We actually built measures into our game mechanics that would try to subtly disincentivize people from playing if they looked to be genuinely addicted—and for truly severe cases, we actually reached out to customers to get help (since if they're addicted to our game, they're probably addicted to other games, too, so just kicking them off ours probably wouldn't help.) These people were never the key user-story for us, so doing things like this was essentially free publicity.
> Our whale customer profile was something like "Saudi oil-tycoon's trust-fund kid trying to keep up with the Joneses [other Saudi oil-tycoons' trust-fund kids] by throwing money at lootboxes until they get the high-spec or rare equipment required to be equal-or-better in social status."
I have seen no evidence that is true. I guess most of them would be a person working a regular office job who has $1000 dollars to spend per month and throws it at the game since they are bad at managing money / say no. There are way more middle class people who are bad at money than there are rich people who care enough about games to throw money at them.
The story about the trust fund kid millionaire is to help you sleep, it isn't reality. For example, I had a friend who spent thousands of dollars on league of legends over the years, he worked minimum wage jobs. That is the norm.
Edit:
> The way to make whales spend money wasn't to make our mechanics more addictive; it was to "seed" a rare item to one whale in a friend-group of whales, and watch the others scramble to acquire it too, so as to not suddenly be relegated to lower status.
Seeding rewards early to a person/group is a common way to trigger gambling addiction. So to me it seems like you are doing the worst of the worst kind of gambling addiction scheme here, since you admitted to not having fair chances per try but instead seed out items to trigger gambling addiction in people.
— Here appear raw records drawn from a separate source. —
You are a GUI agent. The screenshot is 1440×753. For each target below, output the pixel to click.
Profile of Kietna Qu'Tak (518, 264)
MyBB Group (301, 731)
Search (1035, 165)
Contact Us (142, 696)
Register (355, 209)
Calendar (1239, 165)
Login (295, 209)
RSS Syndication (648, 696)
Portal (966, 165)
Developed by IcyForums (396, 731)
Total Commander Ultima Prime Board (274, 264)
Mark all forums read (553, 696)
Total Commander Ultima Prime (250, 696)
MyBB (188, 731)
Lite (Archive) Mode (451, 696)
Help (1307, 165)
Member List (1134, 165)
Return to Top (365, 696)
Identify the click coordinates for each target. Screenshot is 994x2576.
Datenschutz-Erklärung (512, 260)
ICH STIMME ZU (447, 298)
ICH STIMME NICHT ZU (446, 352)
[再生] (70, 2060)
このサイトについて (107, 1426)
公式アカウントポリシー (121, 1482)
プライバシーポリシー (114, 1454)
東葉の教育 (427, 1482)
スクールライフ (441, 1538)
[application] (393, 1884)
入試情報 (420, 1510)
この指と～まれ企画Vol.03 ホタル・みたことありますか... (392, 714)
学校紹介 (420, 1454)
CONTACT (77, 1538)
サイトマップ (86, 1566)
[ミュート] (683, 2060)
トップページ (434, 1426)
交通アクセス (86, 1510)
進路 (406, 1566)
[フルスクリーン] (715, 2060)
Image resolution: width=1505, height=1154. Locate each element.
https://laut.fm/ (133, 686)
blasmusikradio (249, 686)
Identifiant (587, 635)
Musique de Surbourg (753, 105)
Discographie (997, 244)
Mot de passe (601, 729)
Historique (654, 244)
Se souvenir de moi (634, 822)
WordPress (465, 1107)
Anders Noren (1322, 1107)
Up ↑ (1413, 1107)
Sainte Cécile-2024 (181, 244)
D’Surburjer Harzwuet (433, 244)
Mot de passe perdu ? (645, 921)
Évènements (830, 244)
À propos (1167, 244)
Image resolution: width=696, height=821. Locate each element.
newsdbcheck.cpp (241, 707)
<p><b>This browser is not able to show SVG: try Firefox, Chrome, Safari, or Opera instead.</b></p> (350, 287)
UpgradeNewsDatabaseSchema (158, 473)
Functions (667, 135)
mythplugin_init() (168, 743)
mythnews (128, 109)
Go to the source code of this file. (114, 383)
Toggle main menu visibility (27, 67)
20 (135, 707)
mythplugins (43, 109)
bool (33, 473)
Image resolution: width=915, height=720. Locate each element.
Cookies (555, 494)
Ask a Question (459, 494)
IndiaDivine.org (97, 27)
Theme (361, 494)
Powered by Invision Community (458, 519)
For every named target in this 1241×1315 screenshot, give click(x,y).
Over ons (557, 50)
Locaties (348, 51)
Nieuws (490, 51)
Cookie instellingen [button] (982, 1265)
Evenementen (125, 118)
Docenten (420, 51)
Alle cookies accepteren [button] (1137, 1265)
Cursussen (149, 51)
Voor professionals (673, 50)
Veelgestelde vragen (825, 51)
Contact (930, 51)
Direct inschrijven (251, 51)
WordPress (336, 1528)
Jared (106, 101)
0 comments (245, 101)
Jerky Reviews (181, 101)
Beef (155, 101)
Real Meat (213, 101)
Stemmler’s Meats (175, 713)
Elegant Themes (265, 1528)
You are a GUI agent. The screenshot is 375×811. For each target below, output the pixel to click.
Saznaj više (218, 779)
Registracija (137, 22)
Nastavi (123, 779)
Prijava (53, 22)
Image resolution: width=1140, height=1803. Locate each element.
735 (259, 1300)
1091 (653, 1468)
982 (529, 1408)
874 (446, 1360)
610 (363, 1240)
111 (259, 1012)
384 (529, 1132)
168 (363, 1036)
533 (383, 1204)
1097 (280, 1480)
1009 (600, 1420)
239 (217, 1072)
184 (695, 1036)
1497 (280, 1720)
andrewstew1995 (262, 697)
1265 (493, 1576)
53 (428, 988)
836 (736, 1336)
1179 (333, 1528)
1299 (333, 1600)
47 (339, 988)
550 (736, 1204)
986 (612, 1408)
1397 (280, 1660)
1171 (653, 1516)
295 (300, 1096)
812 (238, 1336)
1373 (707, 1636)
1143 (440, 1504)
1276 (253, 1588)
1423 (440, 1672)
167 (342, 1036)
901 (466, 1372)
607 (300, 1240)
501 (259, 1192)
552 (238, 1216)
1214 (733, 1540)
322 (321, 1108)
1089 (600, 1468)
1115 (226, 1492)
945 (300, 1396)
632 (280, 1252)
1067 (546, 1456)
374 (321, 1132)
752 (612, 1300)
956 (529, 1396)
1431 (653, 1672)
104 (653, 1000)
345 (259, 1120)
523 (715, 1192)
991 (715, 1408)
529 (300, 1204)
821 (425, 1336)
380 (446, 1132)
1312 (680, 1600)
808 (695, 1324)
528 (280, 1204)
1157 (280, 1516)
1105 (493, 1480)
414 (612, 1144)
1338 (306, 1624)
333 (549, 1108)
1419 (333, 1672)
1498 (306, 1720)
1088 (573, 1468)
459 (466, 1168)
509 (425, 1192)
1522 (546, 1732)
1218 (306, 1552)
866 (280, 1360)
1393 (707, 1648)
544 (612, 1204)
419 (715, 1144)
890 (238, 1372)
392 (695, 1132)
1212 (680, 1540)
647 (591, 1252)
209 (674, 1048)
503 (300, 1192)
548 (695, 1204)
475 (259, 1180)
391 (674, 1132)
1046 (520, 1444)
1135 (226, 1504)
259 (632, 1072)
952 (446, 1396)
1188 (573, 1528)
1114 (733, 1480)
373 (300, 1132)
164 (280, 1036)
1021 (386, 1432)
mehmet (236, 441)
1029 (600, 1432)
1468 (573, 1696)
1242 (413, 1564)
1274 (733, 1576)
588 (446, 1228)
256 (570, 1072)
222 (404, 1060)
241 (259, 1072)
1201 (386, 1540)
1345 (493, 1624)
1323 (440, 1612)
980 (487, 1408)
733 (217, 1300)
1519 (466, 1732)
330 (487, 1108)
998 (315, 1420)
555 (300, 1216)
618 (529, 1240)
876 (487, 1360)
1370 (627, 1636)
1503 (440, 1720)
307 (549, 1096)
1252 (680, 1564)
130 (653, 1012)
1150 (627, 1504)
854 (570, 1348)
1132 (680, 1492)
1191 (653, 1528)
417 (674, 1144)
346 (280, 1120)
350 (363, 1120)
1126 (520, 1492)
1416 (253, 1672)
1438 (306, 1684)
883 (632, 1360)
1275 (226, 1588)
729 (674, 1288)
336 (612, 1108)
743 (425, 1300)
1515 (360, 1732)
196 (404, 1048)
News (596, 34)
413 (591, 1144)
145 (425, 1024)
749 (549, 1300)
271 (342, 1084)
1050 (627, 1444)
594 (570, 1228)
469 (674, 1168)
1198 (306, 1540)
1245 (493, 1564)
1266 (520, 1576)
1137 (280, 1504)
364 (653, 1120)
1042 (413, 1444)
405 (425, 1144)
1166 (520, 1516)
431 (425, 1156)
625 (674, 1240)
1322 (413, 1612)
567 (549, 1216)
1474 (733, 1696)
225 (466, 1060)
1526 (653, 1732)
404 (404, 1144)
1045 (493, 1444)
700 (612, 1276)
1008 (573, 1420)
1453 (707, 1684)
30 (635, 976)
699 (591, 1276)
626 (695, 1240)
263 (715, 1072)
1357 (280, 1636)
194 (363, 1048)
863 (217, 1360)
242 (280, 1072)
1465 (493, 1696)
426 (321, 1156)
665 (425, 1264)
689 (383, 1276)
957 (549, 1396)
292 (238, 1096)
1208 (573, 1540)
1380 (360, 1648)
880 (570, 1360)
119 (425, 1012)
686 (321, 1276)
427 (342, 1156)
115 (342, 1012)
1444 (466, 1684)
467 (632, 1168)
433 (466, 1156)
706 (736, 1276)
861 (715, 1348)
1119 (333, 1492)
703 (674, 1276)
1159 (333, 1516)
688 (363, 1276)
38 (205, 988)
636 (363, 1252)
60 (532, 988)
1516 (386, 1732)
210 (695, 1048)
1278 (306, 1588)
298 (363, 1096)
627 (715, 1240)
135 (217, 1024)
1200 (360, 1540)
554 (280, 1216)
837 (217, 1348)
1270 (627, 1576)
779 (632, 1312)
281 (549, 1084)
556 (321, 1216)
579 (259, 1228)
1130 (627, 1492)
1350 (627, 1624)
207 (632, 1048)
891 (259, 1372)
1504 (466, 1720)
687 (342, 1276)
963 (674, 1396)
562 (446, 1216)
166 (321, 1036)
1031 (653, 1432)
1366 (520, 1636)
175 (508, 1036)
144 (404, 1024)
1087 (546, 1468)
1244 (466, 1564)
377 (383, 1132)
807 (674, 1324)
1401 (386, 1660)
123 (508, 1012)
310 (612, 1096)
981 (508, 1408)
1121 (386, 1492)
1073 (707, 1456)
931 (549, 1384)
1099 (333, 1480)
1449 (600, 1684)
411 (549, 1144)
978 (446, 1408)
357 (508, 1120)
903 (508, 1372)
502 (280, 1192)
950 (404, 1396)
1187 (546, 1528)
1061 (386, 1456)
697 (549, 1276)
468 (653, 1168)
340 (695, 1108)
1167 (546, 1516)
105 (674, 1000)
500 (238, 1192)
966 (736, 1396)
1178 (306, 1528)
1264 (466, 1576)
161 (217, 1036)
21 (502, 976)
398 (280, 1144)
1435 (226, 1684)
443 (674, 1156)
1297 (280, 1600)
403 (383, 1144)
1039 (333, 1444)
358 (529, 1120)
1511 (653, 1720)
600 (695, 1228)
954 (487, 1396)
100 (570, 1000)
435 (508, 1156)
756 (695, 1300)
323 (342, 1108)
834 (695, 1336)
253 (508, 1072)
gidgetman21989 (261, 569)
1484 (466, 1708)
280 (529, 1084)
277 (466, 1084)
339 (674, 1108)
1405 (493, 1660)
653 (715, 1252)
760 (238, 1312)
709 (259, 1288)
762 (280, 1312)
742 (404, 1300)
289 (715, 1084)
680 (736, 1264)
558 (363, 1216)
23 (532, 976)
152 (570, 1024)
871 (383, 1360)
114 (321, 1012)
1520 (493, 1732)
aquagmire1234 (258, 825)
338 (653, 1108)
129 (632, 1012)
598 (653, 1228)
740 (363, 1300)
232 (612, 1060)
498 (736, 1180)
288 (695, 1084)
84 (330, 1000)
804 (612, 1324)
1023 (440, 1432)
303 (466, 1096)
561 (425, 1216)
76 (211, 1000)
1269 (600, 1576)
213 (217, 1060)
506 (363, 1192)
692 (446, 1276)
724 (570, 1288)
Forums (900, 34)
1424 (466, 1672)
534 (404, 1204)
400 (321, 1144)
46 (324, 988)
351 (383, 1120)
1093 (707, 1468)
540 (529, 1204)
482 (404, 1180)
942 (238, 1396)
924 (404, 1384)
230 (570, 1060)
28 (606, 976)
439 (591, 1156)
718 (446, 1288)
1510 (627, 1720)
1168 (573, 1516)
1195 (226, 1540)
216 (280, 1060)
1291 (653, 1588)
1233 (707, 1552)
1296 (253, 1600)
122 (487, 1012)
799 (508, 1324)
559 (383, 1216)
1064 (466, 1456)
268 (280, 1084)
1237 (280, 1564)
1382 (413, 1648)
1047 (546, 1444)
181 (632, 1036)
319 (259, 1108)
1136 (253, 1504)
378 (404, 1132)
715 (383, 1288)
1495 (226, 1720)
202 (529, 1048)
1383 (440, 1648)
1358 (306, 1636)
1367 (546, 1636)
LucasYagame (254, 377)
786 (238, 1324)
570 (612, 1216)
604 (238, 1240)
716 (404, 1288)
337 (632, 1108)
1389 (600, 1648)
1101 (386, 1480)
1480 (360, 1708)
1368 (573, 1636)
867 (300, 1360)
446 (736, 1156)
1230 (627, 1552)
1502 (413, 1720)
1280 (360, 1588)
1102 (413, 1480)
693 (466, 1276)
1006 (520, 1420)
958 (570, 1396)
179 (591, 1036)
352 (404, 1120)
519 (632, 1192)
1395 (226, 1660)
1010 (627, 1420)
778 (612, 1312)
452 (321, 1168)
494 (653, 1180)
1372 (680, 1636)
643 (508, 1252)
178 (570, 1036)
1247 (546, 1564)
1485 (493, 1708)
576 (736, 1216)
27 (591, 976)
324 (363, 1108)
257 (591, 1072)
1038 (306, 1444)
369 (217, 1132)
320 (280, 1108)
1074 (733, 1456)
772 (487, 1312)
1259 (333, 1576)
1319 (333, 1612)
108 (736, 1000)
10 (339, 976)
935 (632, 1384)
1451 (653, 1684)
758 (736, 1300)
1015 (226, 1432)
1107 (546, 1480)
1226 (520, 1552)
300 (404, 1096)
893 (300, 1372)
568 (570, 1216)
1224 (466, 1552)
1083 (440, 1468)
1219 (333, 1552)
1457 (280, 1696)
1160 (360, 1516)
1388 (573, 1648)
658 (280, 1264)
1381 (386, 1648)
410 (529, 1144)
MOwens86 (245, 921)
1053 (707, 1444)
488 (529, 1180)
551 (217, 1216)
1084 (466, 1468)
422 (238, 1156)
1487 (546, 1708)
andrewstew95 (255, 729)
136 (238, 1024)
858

I saw hard data for at least the company I worked for, which may not be widely generalizable, but is still better than nothing. We also knew a lot about our player-base; we had community forums, regular meetups, bought gifts for "high rollers" as if we were a casino with attached hotel, etc.
Those Saudi trust-funders aren't made up examples; they're real people — high-touch "tier 1" users, that would regularly request features from the dev team to cater to their ability to better screw with one-another.
> I guess most of them would be a person working a regular office job who has $1000 dollars to spend per month and throws it at the game since they are bad at managing money / say no.
That's not a whale. Whales — at least for us — were people spending at least $10k/mo on the game — with a few spending $100k/mo or more. You can't even do that without being disgustingly rich. It's like collecting F1 cars as a hobby; there are only certain people in the world who can even start down that road, and none of them are going to go bankrupt doing it.
Maybe our games were an exception in the industry, in that there were effectively ways to spend as much as you want, as fast as you want in the games, with money directly translating to a marginal increase in relative "power", without any rate-limiting bottleneck of needing to serially buy and open lootboxes, and especially no bottleneck of there being lootboxes that don't actually get you anything. Because of that, our whales were so profitable in aggregate that we really didn't need to care about making a single dollar from our non-whale users.
But like I said, we did made almost all of our money from the whales, and then basically discouraged anyone else from giving us more than the bare minimum amount of money. If a player was spending trivial (for us—which even included $1000/mo) amounts of money, as a series of smaller, high frequency transactions, we then considered that to be a profile of "an addict spending whenever they get money", and set up our backend infrastructure to detect such players and degrade their gameplay experience over time to suck all the reward-feeling out of the game for them, without actually cutting them off cold-turkey (which we believed would just have them switch over to another addictive game.)
The whole thing was a scheme to bilk the rich, rather than a scheme to make as much money as possible. Sort of like a product that's free for individuals and a million dollars per month for companies.
> Seeding rewards early to a person/group is a common way to trigger gambling addiction. So to me it seems like you are doing the worst of the worst kind of gambling addiction scheme here, since you admitted to not having fair chances per try but instead seed out items to trigger gambling addiction in people.
I don't know why you're focusing so much on gambling; we had some lootbox-like elements, but they weren't the money-makers (this was 2012; lootboxes weren't the same all-encompassing front-and-center business model they are today.) Our "games" were essentially continuous auctions for leaderboard positions. People could still get addicted to them—but not for anything like the reasons people get addicted to gambling.
Our whale customer profile was something like "Saudi oil-tycoon's trust-fund kid trying to keep up with the Joneses [other Saudi oil-tycoons' trust-fund kids] by throwing money at lootboxes until they get the high-spec or rare equipment required to be equal-or-better in social status."
The way to make whales spend money wasn't to make our mechanics more addictive; it was to "seed" a rare item to one whale in a friend-group of whales, and watch the others scramble to acquire it too, so as to not suddenly be relegated to lower status.
We actually built measures into our game mechanics that would try to subtly disincentivize people from playing if they looked to be genuinely addicted—and for truly severe cases, we actually reached out to customers to get help (since if they're addicted to our game, they're probably addicted to other games, too, so just kicking them off ours probably wouldn't help.) These people were never the key user-story for us, so doing things like this was essentially free publicity.